Localizado no Umbará, o lago teve a sua criação diretamente relacionada à trajetória e ao cotidiano das famílias que, desde as décadas finais do século 19, ajudaram a construir o bairro. Cotidiano de um trabalho voltado para o pequeno comércio, às olarias e ao cultivo hortifrutigranjeiro, pois foi para movimentar o moinho existente nas terras da família que Ângelo Segala represou o rio Ponta Grossa, quando fez nascer o lago. [...]

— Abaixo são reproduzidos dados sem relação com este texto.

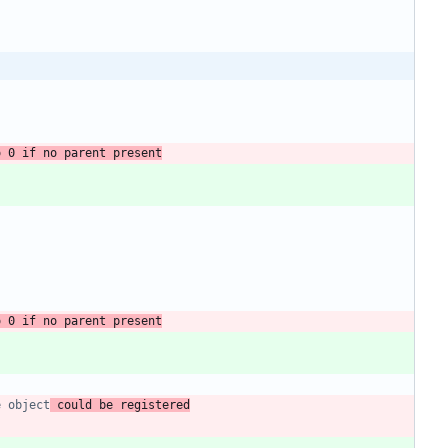
o 0 if no parent present
o 0 if no parent present
e object
 could be registered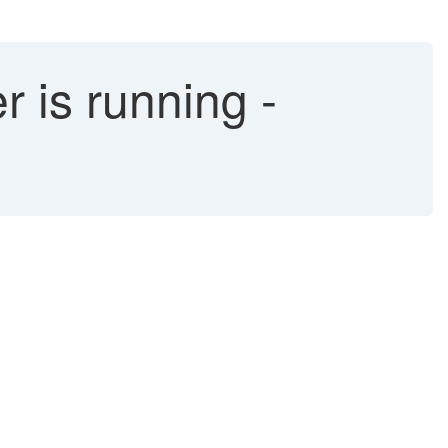
 is running -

A porção de terra onde se localiza o Lago Azul foi adquirida, no nal do século 19, pela família Micheleto. Originários da Itália, os Micheletos foram primeiramente para Santa Felicidade antes de fixarem residência no Umbará. Quem guarda a memória da família e boa parte da história da formação do lago que originou o parque é dona Angelina Filomena Zonta, nascida e criada no Umbará. Sorridente, ela conta as histórias ouvidas desde criança sobre a vinda dos familiares e lembra dos tempos de infância, quando acompanhou o trabalho do pai, responsável pelo represamento do rio Ponta Grossa, que originou o lago.
Dona Angelina foi a última moradora da família a residir em terras hoje pertencentes ao Parque Lago Azul. Conta ela que a propriedade foi adquirida por seu avô, Antonio Micheleto, no final dos anos 1800. Como aconteceu em várias outras famílias de imigrantes, os Micheletos enfrentaram muitas dificuldades durante os primeiros anos em terras brasileiras. Dificuldades que, no caso deles em particular, ultrapassaram a mera adaptação a uma terra estranha e ao trabalho para desbravar os lotes coloniais onde foram assentados. A família enfrentou a morte do patriarca em alto mar, no percurso entre a Itália e o Brasil.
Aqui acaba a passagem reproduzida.